The aisle between ‘men’s’ and ‘women’s’ clothing is just one more invisible line to erase

I can’t remember the last time I got dressed in the morning without thinking about what my outfit said about me, except when I just thought about how it felt like me.

In my years as a younger sister living at home, my fashion sense largely consisted of trying to look different than my older sister who I already looked too much like, on a diet of her hand-me-downs.

Working a retail job in high school, my clothing choices represented a desire to be taken seriously by my older co-workers — coordinated jewelry and pencil skirts.

Since taking on a position of authority and long hours, my style has changed once more. I’ve started shopping in the men’s clothing section.

After purchasing my first item in the men’s department — a soft, baby-blue collared shirt on sale for $5 — I’ve had a revelation that was best summed up by a Quartz article by Lucy Rycroft-Smith entitled “Switching to men’s clothing taught me that the world doesn’t want women to get too comfortable”.
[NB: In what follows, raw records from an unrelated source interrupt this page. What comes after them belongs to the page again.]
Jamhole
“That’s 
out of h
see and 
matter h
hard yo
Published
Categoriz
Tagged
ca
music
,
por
“Like a lot of women, I’ve long been accustomed to scrambling out of my clothes at the end of the workday as fast as possible,” Rycroft-Smith wrote. “Being off-duty meant taking off my high heels, stripping off my tights, shedding knickers and anything with a waistband.”
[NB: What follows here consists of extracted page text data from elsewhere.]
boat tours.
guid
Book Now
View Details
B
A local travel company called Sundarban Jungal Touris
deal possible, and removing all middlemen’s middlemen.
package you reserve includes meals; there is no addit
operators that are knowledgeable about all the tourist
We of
For some reason, that one baby-blue shirt came to mean something more to me than a colour that goes well with jeans. It was the first time I genuinely didn’t dress for what I wanted to look like, but how I felt.

Wearing a men’s shirt was liberating, not because I wanted to look conventionally masculine, but because it actually fit me comfortably. It fit my shoulders and there was enough fabric to cover my mid-drift, thick enough that there was no risk of a bright-coloured bra showing through.

Here’s where I differ from Rycroft-Smith though. More than simply crossing the aisle to the men’s department, it bothered me that the line existed at all. The gendering of my previous wardrobe, which was largely sourced by the women’s department, didn’t simply exclude comfort — it excluded masculinity.

Clothes aim to create something beautiful on a body, but by defining that beauty by the types of bodies that can fit into them, they limit that definition to a certain ideal of an acceptable gendered body. 

While I may feel most at home with my hair cropped short and my sweater two sizes too big, there are others I know who feel most at home in the same fashion choices I abstain from — heels, painted nails and waistbands. And not all those people are women.

To put it more simply, I shouldn’t have to ‘dress like a man’ to be comfortable, any more than a man should have to ‘dress like a woman’ to feel beautiful.

The taboo line between the ‘men’s’ and ‘women’s’ departments is more easily traversable than we think and putting a toe across it can be liberating in more ways than one.  It’s time to do away with the idea that clothing means anything more political than the colours and shapes that make you feel the most like you.

Jane is one of The Journal’s Editors in Chief. She’s a fourth-year English major.